An opinion was delivered by the Arkansas Supreme Court on May 7, 2020 that may have an impact on your foreclosures:
Davis v. PennyMac Loan Services, LLC, 2020 Ark. 180, S.W.3d (2020). Delivered May 7, 2020
PennyMac sought to foreclose on a mortgage Davis had executed in 2013. In August 2017, PennyMac sent Davis a Notice of Default and Intent to Accelerate stating that Davis was “in default under the terms of the document creating and securing your Loan…for failure to pay the amounts due.” In August 2018, PennyMac caused to be filed Notice of Default and Intention to Sell (the first legal in Arkansas). The Notice stated in pertinent part “WHEREAS, default has been made with respect to a provision in the mortgage that authorized sale in the event of the default of said provision and the same is now, therefore, wholly due.”
On November 8, 2018, the property was sold to PennyMac at foreclosure sale. On November 12, 2018, a Mortgagee’s Deed was executed in favor of PennyMac and filed of record on November 15, 2018. On November 21, 2018, Davis filed a bankruptcy petition and sought to include the foreclosed property in the estate. PennyMac filed a post-sale motion for relief stating that Davis no longer had an interest in the property, and it should not be included in the estate. Davis responded that the Notice was defective and the foreclosure was not valid.
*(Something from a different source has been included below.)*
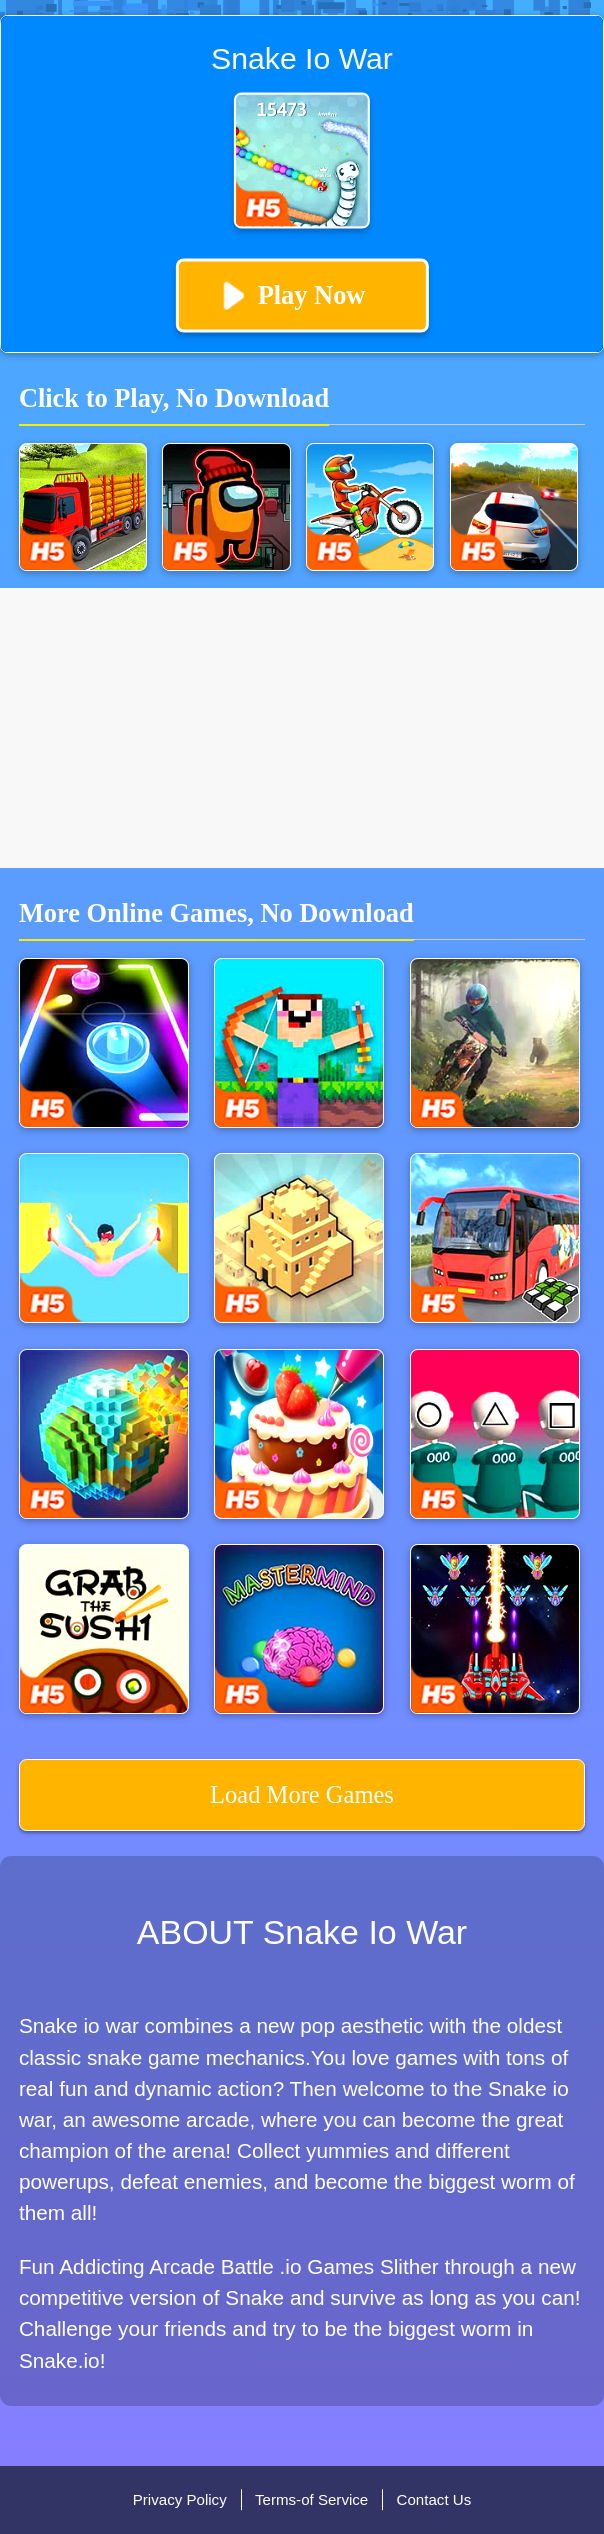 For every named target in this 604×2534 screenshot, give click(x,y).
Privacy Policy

The bankruptcy court took the matter under advisement and certified a question to the Arkansas Supreme Court: “Whether mere acknowledgement that a default has occurred is sufficient for the trustee’s Notice of Default and Intention to Sell or does the Arkansas statute require disclosure of the specific default under the terms of the mortgage agreement.”
Holding: The Notice of Default must list the specific reason for default, and not merely state that there is a default under the terms of the mortgage. Arkansas statute 18-50-104(b)(4) requires the Notice to include “The default for which foreclosure is made,” and not just a statement that the mortgage is in default. The Court holds that the legislature’s inclusion of the word “The” before default must be recognized, and a blanket statement that the loan is in default will not suffice.
Action Needed: Clients should ensure their attorneys in Arkansas are drafting their notices of default to specifically state that the default is due to a failure to make the payments due under the terms of the Note and Security Instrument. Any foreclosure that is based on a Notice of Default with more general language may be subject to attack post-sale. The ALAW notices of default have listed “default has occurred in the payment of said indebtedness” as the reason for default since 2016. Please also note that when referring a file for a non-payment related default (reverse mortgages, due on sale violations, etc.) that the reason for default is clearly noted so your attorneys may adjust the Notice of Default accordingly.